Having a fitted classifier model, we then predict the labels of the previously unseen test set \(X_{test}\).

y_pred = clf.predict(X_test)

The following confusion matrix shows that the classifier performs extraordinarily well on this dataset, achieving an accuracy of almost 100% on the test set.

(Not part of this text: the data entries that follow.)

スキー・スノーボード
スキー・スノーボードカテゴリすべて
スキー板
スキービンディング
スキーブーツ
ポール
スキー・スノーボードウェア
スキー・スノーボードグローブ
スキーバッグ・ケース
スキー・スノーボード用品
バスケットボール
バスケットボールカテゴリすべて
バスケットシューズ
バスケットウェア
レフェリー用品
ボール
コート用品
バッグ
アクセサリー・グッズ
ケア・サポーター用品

cm = confusion_matrix(y_test, y_pred)
plt.figure(figsize=(6, 5))
sns.heatmap(cm, annot=True, fmt="d", cmap="Blues")
plt.xlabel("Predicted")
plt.ylabel("True")
plt.title("Confusion Matrix")
plt.show()

The following code plots the time series from the test set colored by their predicted label.

Code
base_colors = {1: "#0072B2", 2: "#E69F00", 3: "#009E73", 4: "#D55E00"}

fig = go.Figure()

labels = sorted(set(y_pred))

for label in labels:
    idx = y_pred == label
    series = X_test[idx]
    n = series.shape[0]
    base_color = base_colors[label]
    legendgroup = f"Label {label}"

    # Plot each time series with low opacity
    for i in range(n):
        fig.add_trace(
            go.Scatter(
                y=series[i],
                mode="lines",
                line=dict(color=base_color),
                opacity=0.2,
                showlegend=(i == 0),  # Show legend only for the first trace of each group
                name=legendgroup,
                legendgroup=legendgroup,
            )
        )

fig.update_layout(
    title="Test set time series by label",
    xaxis_title="Time",
    yaxis_title="Value",
    legend_title="Label",
    width=900,
    height=600,
)
fig.show()

Let us also visualize the two misclassified time series:

Code
misclassified_idx = y_pred != y_test
misclassified_series = X_test[misclassified_idx]
misclassified_true = y_test[misclassified_idx]
misclassified_pred = y_pred[misclassified_idx]

fig = go.Figure()

for i in range(len(misclassified_series)):
    true_label = misclassified_true[i]
    pred_label = misclassified_pred[i]
    fig.add_trace(
        go.Scatter(
            y=misclassified_series[i],
            mode="lines",
            line=dict(color=base_colors[true_label]),
            name=f"True: {true_label}, Pred: {pred_label}",
            opacity=0.7,
        )
    )

fig.update_layout(
    title="Misclassified Test Set Time Series",
    xaxis_title="Time",
    yaxis_title="Value",
    legend_title="True/Predicted Label",
    width=900,
    height=600,
)
fig.show()

# Print the indices of misclassified test samples
print("Indices of misclassified test samples:")
print(np.where(misclassified_idx)[0])
Indices of misclassified test samples:
[52 75]

The two misclassified time series actually belong to class 2 but were predicted class 1.

Exercise 13.1 (Discussing results)  

Why might these two time series have been misclassified?